=== DATASET ENTRIES ===

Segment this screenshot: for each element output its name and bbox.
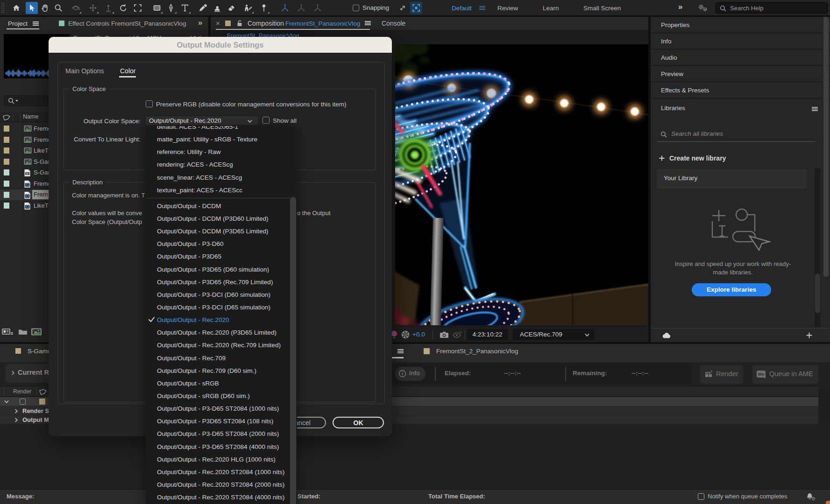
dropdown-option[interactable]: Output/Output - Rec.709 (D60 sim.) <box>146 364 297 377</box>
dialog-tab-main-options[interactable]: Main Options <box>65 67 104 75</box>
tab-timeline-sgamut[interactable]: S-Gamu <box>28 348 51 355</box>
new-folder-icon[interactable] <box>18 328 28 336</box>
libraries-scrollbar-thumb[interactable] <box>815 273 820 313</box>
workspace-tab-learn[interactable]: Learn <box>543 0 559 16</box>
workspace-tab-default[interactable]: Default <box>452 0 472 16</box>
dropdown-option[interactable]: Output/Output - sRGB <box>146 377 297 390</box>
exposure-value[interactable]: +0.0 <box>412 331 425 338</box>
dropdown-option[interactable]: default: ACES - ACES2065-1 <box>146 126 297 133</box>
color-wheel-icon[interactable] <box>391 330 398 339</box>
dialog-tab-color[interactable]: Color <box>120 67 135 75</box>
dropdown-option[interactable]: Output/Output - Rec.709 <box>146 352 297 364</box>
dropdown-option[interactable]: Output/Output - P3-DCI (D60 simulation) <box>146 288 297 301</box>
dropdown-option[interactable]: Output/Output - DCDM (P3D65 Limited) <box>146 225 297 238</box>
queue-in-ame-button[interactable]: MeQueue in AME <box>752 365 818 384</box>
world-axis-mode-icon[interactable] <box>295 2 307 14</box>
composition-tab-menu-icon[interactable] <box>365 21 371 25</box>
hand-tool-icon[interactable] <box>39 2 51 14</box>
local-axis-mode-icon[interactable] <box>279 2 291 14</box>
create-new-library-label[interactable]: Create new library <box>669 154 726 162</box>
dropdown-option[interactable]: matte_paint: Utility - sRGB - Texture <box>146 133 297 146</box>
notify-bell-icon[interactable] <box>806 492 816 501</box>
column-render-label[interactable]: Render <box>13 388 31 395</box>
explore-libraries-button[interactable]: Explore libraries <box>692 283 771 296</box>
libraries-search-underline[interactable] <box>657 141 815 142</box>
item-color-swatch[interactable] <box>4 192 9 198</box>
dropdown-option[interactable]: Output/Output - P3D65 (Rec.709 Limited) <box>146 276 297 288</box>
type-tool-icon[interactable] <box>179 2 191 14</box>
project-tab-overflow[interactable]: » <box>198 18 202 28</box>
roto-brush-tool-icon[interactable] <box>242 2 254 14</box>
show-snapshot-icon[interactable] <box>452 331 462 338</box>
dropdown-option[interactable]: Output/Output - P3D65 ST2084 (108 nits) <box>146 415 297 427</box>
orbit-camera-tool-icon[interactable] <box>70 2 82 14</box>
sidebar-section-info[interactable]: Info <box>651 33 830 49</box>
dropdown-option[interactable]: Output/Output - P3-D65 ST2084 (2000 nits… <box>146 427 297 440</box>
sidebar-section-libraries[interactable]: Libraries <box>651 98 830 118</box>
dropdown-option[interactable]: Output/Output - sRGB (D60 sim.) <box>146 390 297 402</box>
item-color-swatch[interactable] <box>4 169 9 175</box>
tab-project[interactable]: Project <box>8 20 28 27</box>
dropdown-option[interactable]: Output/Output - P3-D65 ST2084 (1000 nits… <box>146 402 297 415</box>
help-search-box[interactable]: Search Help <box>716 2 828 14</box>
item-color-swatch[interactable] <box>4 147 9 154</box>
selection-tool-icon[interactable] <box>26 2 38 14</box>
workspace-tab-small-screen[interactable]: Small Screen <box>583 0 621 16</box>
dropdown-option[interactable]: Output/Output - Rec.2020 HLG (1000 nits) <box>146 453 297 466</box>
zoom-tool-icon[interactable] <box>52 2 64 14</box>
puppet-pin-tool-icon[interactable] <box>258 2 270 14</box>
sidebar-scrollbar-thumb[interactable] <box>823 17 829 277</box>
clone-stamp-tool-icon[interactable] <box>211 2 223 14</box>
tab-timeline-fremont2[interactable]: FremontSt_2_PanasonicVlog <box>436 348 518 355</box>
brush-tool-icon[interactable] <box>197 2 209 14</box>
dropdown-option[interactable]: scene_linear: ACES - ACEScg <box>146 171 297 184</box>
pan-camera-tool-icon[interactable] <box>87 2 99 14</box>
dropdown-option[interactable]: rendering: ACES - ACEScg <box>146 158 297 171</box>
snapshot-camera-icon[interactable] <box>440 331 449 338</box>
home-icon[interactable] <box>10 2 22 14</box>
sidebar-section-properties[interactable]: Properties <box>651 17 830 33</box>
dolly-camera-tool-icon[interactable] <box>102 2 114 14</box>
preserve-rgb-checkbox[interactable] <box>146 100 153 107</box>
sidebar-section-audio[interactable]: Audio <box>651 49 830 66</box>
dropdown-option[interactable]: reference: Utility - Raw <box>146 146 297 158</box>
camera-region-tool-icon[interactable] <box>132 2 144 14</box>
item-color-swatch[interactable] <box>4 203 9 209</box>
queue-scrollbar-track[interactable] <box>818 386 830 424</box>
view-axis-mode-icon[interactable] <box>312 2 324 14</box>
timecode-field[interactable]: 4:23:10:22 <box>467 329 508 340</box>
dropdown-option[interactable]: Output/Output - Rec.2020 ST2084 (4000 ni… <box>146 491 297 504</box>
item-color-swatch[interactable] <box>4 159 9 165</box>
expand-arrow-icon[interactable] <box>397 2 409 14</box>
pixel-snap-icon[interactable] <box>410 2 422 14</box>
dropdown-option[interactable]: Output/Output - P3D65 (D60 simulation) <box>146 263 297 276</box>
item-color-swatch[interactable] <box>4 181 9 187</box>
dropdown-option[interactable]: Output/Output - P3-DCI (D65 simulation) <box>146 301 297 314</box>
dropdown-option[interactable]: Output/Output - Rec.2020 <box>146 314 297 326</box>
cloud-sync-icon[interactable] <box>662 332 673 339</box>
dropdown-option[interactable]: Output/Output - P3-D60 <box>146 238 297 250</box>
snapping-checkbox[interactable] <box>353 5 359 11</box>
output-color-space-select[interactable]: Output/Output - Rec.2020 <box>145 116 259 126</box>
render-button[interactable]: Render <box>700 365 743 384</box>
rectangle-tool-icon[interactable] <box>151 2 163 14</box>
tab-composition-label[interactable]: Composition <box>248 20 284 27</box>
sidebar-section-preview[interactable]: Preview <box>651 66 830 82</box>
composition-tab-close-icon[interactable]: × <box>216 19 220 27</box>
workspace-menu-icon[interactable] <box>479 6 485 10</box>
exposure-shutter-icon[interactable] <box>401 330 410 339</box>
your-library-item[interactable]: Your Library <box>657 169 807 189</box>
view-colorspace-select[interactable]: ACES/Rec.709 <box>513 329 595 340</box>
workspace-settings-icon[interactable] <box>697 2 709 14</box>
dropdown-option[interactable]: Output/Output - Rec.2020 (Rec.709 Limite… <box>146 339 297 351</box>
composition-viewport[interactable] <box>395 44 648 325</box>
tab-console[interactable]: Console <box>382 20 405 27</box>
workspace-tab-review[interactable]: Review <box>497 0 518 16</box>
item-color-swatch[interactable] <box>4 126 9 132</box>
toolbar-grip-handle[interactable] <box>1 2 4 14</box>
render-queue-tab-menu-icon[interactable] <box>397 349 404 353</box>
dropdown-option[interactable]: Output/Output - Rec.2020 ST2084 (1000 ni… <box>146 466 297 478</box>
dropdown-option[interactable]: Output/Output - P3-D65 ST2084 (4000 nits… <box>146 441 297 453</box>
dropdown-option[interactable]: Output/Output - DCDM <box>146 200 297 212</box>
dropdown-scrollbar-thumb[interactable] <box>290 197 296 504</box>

===
=== DATASET ENTRIES ===

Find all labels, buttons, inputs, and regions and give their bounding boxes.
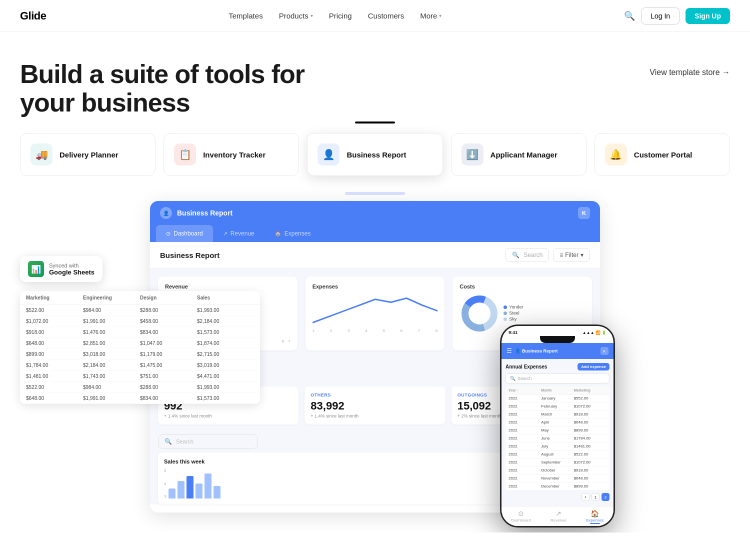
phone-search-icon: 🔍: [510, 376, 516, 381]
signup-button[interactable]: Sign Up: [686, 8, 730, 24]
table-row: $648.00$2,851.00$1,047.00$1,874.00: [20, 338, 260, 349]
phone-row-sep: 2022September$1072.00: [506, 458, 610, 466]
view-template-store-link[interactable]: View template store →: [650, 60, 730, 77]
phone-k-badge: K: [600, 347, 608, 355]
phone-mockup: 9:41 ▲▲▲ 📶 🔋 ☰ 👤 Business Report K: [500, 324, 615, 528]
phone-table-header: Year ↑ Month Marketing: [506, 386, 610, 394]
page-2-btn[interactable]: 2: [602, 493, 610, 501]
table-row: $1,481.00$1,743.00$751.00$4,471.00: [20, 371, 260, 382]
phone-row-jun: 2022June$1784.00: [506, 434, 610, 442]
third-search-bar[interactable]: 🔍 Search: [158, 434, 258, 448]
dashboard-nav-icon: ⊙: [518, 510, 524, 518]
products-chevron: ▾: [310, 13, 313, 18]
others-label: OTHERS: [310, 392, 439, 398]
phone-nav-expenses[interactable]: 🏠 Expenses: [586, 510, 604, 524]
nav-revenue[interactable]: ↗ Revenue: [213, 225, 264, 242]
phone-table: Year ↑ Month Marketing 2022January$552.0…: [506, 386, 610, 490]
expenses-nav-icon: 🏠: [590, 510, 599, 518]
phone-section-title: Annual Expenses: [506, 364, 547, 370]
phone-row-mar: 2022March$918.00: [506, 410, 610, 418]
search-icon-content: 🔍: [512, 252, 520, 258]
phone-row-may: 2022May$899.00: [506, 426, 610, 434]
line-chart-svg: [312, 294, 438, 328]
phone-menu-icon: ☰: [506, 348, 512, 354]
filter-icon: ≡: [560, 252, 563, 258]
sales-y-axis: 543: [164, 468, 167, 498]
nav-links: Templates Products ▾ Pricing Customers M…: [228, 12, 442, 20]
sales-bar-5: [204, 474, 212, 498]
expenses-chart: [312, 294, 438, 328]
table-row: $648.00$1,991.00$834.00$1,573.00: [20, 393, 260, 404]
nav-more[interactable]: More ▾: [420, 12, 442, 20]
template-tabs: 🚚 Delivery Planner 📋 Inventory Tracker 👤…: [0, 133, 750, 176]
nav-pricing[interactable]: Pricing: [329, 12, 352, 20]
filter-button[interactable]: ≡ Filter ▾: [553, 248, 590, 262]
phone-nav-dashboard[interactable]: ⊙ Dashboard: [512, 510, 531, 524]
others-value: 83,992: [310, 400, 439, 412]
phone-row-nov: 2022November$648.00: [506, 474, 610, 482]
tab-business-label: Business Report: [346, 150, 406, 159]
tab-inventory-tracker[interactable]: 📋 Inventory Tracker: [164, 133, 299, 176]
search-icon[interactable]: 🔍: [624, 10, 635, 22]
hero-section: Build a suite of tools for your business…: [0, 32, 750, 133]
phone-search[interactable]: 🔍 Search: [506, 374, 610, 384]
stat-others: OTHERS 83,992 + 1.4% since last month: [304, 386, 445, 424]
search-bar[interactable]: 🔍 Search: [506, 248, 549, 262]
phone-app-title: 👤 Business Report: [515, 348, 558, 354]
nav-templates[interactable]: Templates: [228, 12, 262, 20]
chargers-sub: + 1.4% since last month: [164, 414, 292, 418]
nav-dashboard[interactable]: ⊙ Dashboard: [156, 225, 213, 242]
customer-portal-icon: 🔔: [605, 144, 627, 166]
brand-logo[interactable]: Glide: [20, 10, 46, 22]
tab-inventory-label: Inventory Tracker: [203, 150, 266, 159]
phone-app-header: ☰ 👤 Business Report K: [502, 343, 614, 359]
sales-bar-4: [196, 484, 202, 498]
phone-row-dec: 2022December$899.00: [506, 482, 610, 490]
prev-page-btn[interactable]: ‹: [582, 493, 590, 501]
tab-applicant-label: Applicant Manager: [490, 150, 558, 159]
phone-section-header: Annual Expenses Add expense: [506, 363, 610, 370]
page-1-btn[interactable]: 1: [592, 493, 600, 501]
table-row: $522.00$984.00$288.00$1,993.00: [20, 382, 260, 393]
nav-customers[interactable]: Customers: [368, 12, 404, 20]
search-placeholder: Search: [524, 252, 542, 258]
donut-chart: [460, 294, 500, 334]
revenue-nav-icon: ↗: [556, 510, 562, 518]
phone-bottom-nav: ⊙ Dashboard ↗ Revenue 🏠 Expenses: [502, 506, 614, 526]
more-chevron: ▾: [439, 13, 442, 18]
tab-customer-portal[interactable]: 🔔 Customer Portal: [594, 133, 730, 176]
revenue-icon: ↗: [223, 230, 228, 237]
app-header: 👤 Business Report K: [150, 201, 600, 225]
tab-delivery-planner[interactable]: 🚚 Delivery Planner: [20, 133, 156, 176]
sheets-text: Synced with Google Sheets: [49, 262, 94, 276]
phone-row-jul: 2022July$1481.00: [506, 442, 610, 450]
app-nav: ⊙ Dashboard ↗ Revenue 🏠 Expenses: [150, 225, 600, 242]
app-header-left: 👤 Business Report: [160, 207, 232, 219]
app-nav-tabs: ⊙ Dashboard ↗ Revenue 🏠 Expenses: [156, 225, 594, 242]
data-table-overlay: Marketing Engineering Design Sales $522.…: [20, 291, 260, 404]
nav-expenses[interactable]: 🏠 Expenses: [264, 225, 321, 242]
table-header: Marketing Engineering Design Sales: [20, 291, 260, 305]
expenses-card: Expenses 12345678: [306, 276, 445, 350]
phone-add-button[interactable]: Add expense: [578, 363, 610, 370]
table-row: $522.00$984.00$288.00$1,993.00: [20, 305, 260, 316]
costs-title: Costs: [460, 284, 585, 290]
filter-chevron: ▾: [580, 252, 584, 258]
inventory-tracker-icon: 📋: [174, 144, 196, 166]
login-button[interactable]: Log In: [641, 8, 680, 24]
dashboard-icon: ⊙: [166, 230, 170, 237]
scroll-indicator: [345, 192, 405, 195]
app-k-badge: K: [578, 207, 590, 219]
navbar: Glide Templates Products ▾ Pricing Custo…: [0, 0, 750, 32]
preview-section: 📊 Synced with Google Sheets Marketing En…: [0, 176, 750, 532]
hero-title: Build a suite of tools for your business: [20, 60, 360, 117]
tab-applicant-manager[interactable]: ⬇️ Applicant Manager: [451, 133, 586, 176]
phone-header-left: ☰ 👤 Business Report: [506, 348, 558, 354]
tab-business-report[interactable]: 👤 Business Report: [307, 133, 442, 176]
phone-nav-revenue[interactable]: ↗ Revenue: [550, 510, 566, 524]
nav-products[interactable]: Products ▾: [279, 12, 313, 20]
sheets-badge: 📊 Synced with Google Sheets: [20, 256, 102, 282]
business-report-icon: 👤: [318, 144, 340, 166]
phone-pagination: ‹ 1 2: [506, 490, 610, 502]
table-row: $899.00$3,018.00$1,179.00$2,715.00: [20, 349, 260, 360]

===
=== DATASET ENTRIES ===

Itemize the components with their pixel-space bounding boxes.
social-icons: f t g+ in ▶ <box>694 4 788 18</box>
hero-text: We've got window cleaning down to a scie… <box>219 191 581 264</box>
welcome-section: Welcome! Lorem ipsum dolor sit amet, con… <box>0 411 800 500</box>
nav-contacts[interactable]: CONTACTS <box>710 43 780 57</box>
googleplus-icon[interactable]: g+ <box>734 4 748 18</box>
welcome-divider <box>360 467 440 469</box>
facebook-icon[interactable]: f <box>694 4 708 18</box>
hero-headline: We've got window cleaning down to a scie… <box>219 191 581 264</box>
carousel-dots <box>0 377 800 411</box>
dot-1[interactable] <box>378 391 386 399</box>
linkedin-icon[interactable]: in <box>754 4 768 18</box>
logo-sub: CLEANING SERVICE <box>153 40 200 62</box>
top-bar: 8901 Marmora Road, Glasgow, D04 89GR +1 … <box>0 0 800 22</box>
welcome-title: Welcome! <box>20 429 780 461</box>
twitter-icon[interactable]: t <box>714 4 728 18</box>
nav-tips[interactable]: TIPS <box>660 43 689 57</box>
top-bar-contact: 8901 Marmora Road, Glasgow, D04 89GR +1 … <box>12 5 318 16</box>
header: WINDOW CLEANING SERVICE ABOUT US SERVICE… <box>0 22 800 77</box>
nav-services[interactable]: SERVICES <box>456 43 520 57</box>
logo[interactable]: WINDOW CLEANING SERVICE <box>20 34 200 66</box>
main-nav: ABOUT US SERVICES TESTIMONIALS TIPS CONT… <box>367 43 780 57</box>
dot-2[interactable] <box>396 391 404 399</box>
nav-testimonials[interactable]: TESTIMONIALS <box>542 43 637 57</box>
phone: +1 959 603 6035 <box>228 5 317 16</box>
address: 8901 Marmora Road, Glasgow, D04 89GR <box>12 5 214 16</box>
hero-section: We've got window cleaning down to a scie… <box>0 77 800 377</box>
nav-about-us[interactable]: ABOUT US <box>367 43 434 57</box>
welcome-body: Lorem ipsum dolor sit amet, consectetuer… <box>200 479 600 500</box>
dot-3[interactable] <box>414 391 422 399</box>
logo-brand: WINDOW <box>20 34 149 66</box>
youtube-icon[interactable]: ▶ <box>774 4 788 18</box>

===

What lines of the preceding data include the string "ABOUT"? Pull them out.

header: WINDOW CLEANING SERVICE ABOUT US SERVICE… <box>0 22 800 77</box>
main-nav: ABOUT US SERVICES TESTIMONIALS TIPS CONT… <box>367 43 780 57</box>
nav-about-us[interactable]: ABOUT US <box>367 43 434 57</box>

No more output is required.